Addressing the sparsity of laser-induced breakdown spectroscopy data with randomized sparse principal component analysis†
Abstract
Emission spectra yielded by laser-induced breakdown spectroscopy (LIBS) exhibit high dimensionality, redundancy, and sparsity. The high dimensionality is often addressed by principal component analysis (PCA) which creates a low dimensional embedding of the spectra by projecting them into the score space. However, PCA does not effectively deal with the sparsity of the analysed data, including LIBS spectra. Consequently, sparse PCA (SPCA) was proposed for the analysis of high-dimensional sparse data. Nevertheless, SPCA remains underutilized for LIBS applications. Thus, in this work, we show that SPCA combined with genetic algorithms offers marginal improvements in clustering and quantification using multivariate calibration.

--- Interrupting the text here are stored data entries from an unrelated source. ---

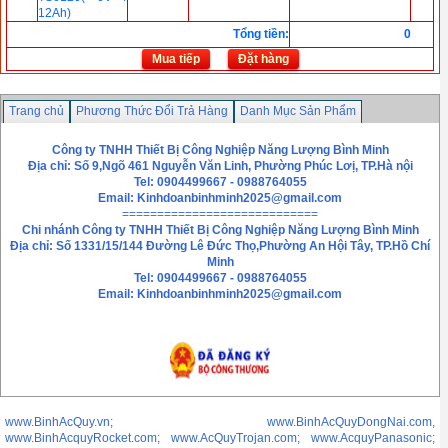
12Ah)
Tổng tiền
:
0
Mua tiếp
Đặt hàng
Trang chủ
Phương Thức Đổi Trả Hàng
Danh Mục Sản Phẩm
Chính sách bảo mật thông tin
Liên hệ
Công ty TNHH Thiết Bị Công Nghiệp Năng Lượng Bình Minh
Địa chỉ: Số 9,Ngõ 461 Nguyễn Văn Linh, Phường Phúc Lơị, TP.Hà nội
Tel: 0904499667 - 0988764055
Email:
Kinhdoanbinhminh2025@gmail.com
============================
Chi nhánh
Công ty TNHH Thiết Bị Công Nghiệp Năng Lượng Bình Minh
Địa chỉ: Số 1331/15/144 Đường Lê Đức Thọ,Phường An Hội Tây, TP.Hồ Chí
Minh
Tel: 0904499667 - 0988764055
Email: Kinhdoanbinhminh2025@gmail.com
www.BinhAcQuy.vn; www.BinhAcQuyDongNai.com,
www.BinhAcquyRocket.com; www.AcQuyTrojan.com; www.AcquyPanasonic;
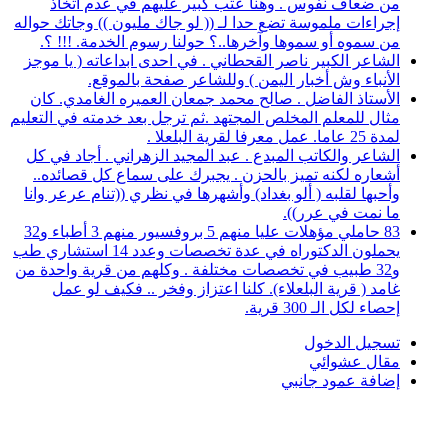
من ضعاف نفوس . وهنا عتب كبير عليهم في عدم اتخاذ
إجراءات ملموسة تضع حدا لـ (( لو جاك مليون )) وجاتك حواله
من سموه أو سموها وآخرها..؟ حولنا رسوم الخدمة. !!! ؟.
الشاعر الكبير ناصر القحطاني . في احدى ابداعاته ( يا موجز
الأنباء وش أخبار اليمن ) وللشاعر صفحة بالموقع.
الأستاذ الفاضل . صالح محمد جمعان العميره الغامدي. كان
مثال للمعلم المخلص المجتهد .ثم ترجل بعد خدمته في التعليم
لمدة 25 عاما. عمل معرفا لقرية البلعلا .
الشاعر والكاتب المبدع . عبد المجيد الزهراني . أجاد في كل
أشعاره لكنه تميز بالحزن . يجبرك على سماع كل قصائده..
وأحبها لقلبه ( ألو بغداد) وأشهرها في نظري ((تنام عرعر وانا
ما نمت في عرر)).
83 حاملي مؤهلات عليا منهم 5 بروفسيور منهم 3 أطباء و32
يحملون الدكتوراه في عدة تخصصات وعدد 14 استشاري طب
و32 طبيب في تخصصات مختلفة . وكلهم من قرية واحدة من
غامد ( قرية البلعلاء). كلنا اعتزاز وفخر .. فكيف لو عمل
إحصاء لكل الـ 300 قرية.
تسجيل الدخول
مقال عشوائي
إضافة عمود جانبي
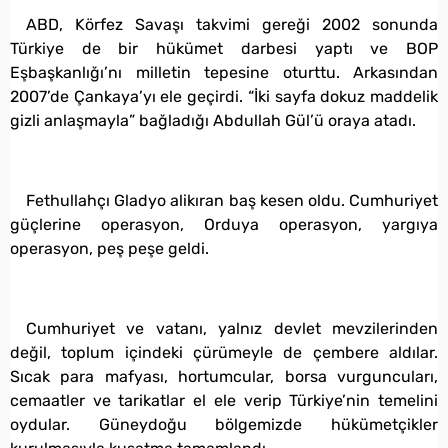
ABD, Körfez Savaşı takvimi gereği 2002 sonunda
Türkiye de bir hükümet darbesi yaptı ve BOP
Eşbaşkanlığı’nı milletin tepesine oturttu. Arkasından
2007’de Çankaya’yı ele geçirdi. “İki sayfa dokuz maddelik
gizli anlaşmayla” bağladığı Abdullah Gül’ü oraya atadı.
Fethullahçı Gladyo alikıran baş kesen oldu. Cumhuriyet
güçlerine operasyon, Orduya operasyon, yargıya
operasyon, peş peşe geldi.
Cumhuriyet ve vatanı, yalnız devlet mevzilerinden
değil, toplum içindeki çürümeyle de çembere aldılar.
Sıcak para mafyası, hortumcular, borsa vurguncuları,
cemaatler ve tarikatlar el ele verip Türkiye’nin temelini
oydular. Güneydoğu bölgemizde hükümetçikler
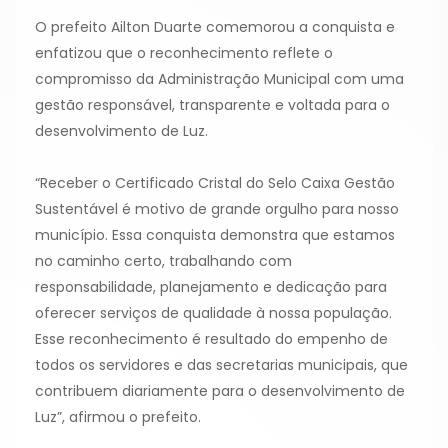
O prefeito Ailton Duarte comemorou a conquista e
enfatizou que o reconhecimento reflete o
compromisso da Administração Municipal com uma
gestão responsável, transparente e voltada para o
desenvolvimento de Luz.
“Receber o Certificado Cristal do Selo Caixa Gestão
Sustentável é motivo de grande orgulho para nosso
município. Essa conquista demonstra que estamos
no caminho certo, trabalhando com
responsabilidade, planejamento e dedicação para
oferecer serviços de qualidade à nossa população.
Esse reconhecimento é resultado do empenho de
todos os servidores e das secretarias municipais, que
contribuem diariamente para o desenvolvimento de
Luz”, afirmou o prefeito.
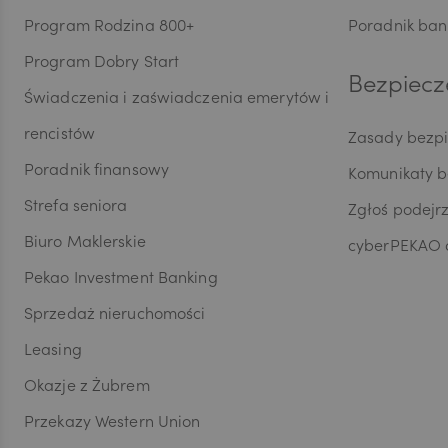
Program Rodzina 800+
Poradnik ban
HUF
Program Dobry Start
Bezpiecz
Świadczenia i zaświadczenia emerytów i
JPY
rencistów
Zasady bezp
Poradnik finansowy
Komunikaty 
Strefa seniora
Zgłoś podejr
CZK
Biuro Maklerskie
cyberPEKAO d
Pekao Investment Banking
DKK
Sprzedaż nieruchomości
Leasing
NOK
Okazje z Żubrem
Przekazy Western Union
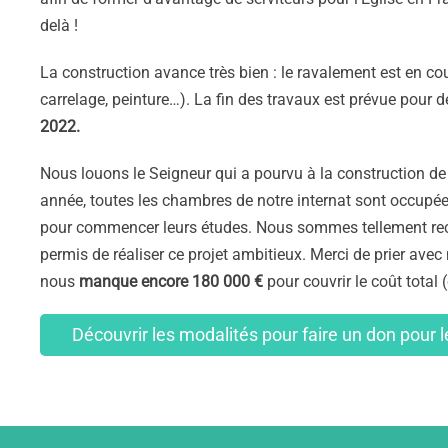
delà !
La construction avance très bien :
le ravalement est en cour
carrelage, peinture…). La fin des travaux est prévu
e
pour
d
2022.
Nous louons le Seigneur
qui a pourvu à
la construction d
année, tou
te
s les chambres de notre internat sont occupé
pour commencer leurs études.
Nous
sommes tellement rec
permi
s
de réaliser ce
projet
ambitieux. Merci de prier avec
nous
manque encore 180 000 €
pour couvrir le coût total
Découvrir les modalités pour faire un don pour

More importantly, we show that SPCA significantly improves the interpretability of loading spectra. In addition, we show that the loading spectra yielded by SPCA differ from those yielded by sparse partial least squares regression. Finally, by using the randomized SPCA (RSPCA) algorithm for carrying out SPCA, we indirectly demonstrate that the analysis of LIBS data can greatly benefit from the tools developed by randomized linear algebra: RSPCA offers a 20-fold increase in computation speed compared to PCA based on singular value decomposition.